Guidelines for Evaluating Student Outcomes

author:	WESTAT
submitter:	Joy Frechtling, WESTAT
published:	03/23/2001
posted to site:	03/23/2001

IX. Reporting

The strength of your study depends heavily on appropriate decisions related to all of the components of the study that have been addressed so far. Yet, even the strongest study will be of very little interest or value if it is not reported appropriately and well. At the same time, a variety of stakeholders will be interested in the results of your project, and how you report your results will often vary depending on the audience. NSF and the research community will be interested in the technical details, while a summary of the project will generally be more appropriate for the school board and parents. Thus, you should be prepared to develop more than one report, each appropriately presented for its audience.

A full report should provide an overview of the project, including the goals and objectives. You should indicate why you are studying the student outcomes you have chosen, and how they are connected to the goals of the LSC and your teacher enhancement project.

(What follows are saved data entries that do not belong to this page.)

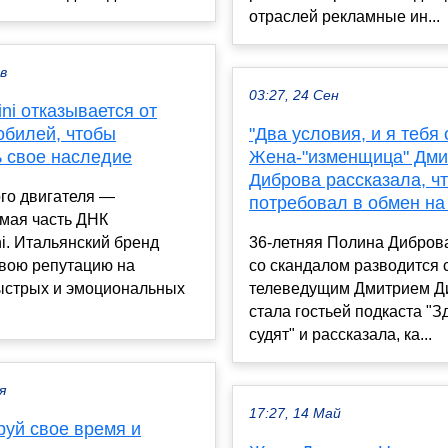
отраслей рекламные ин...
ев
03:27, 24 Сен
ni отказывается от
обилей, чтобы
"Два условия, и я тебя 
ь свое наследие
Жена-"изменщица" Дми
Диброва рассказала, чт
го двигателя —
потребовал в обмен на
мая часть ДНК
i. Итальянский бренд
36-летняя Полина Диброва
свою репутацию на
со скандалом разводится 
быстрых и эмоциональных
телеведущим Дмитрием Д
стала гостьей подкаста "Зд
судят" и рассказала, ка...
я
17:27, 14 Май
руй свое время и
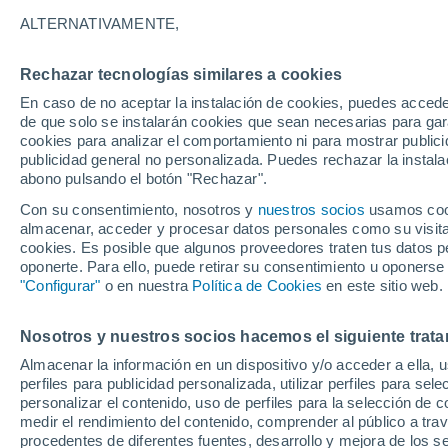
11°
ALTERNATIVAMENTE,
Rechazar tecnologías similares a cookies
Menguant
En caso de no aceptar la instalación de cookies, puedes accede
Iluminada
Sensación de 11°
de que solo se instalarán cookies que sean necesarias para garan
cookies para analizar el comportamiento ni para mostrar publici
publicidad general no personalizada. Puedes rechazar la instala
abono pulsando el botón "Rechazar".
Última hora
Condiciones climáticas de agosto en Chile: ll
Con su consentimiento, nosotros y
nuestros socios
usamos cooki
abundantes y temperaturas inusuales
almacenar, acceder y procesar datos personales como su visita e
cookies. Es posible que algunos proveedores traten tus datos pe
Tiempo 1 - 7 días
Actualidad
Mapa de temperatura
oponerte. Para ello, puede retirar su consentimiento u oponerse
"Configurar"
o en nuestra
Política de Cookies
en este sitio web.
Nosotros y nuestros socios hacemos el siguiente trata
Domingo
Lunes
Sábado
Almacenar la información en un dispositivo y/o acceder a ella, 
16 Ago
17 Ago
15 Ago
perfiles para publicidad personalizada, utilizar perfiles para sele
personalizar el contenido, uso de perfiles para la selección de c
medir el rendimiento del contenido, comprender al público a tra
procedentes de diferentes fuentes, desarrollo y mejora de los se
80%
70%
80%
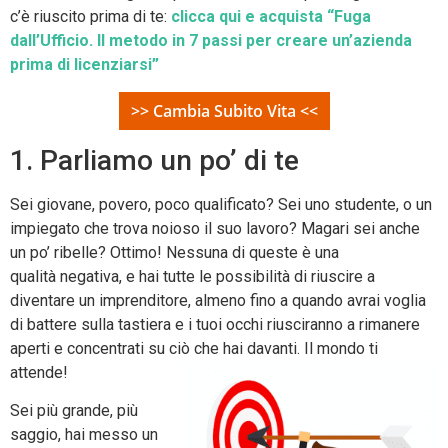
c’è riuscito prima di te:
clicca qui e acquista “Fuga
dall’Ufficio. Il metodo in 7 passi per creare un’azienda
prima di licenziarsi”
>> Cambia Subito Vita <<
1. Parliamo un po’ di te
Sei giovane, povero, poco qualificato? Sei uno studente, o un
impiegato che trova noioso il suo lavoro? Magari sei anche
un po’ ribelle? Ottimo! Nessuna di queste è una
qualità negativa, e hai tutte le possibilità di riuscire a
diventare un imprenditore, almeno fino a quando avrai voglia
di battere sulla tastiera e i tuoi occhi riusciranno a rimanere
aperti e concentrati su ciò che hai davanti. Il mondo ti
attende!
Sei più grande, più
saggio, hai messo un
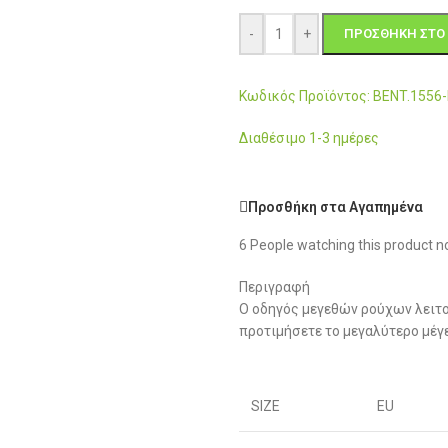
-
+
ΠΡΟΣΘΉΚΗ ΣΤΟ 
Κωδικός Προϊόντος: BENT.155
Διαθέσιμο 1-3 ημέρες
Προσθήκη στα Αγαπημένα
6
People watching this product n
Περιγραφή
Ο οδηγός μεγεθών ρούχων λειτο
προτιμήσετε το μεγαλύτερο μέγ
SIZE
EU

It is extremely important that you provide a clear description of your study. The description should build a case for the approach you took by describing the instruments used, sample characteristics and selection, study design, and choice of analyses. Give sufficient detail so that the reader can understand and judge the credibility of the analyses undertaken. It is not enough to say, for example, that the treatment and comparison groups consisted of students in the 4th grade. Data about these students, such as their prior achievement levels, socioeconomic status, gender, and race also should be provided. Information about any special programs, in addition to the LSC, in which they, their teachers, or their schools might be participating, also should be provided.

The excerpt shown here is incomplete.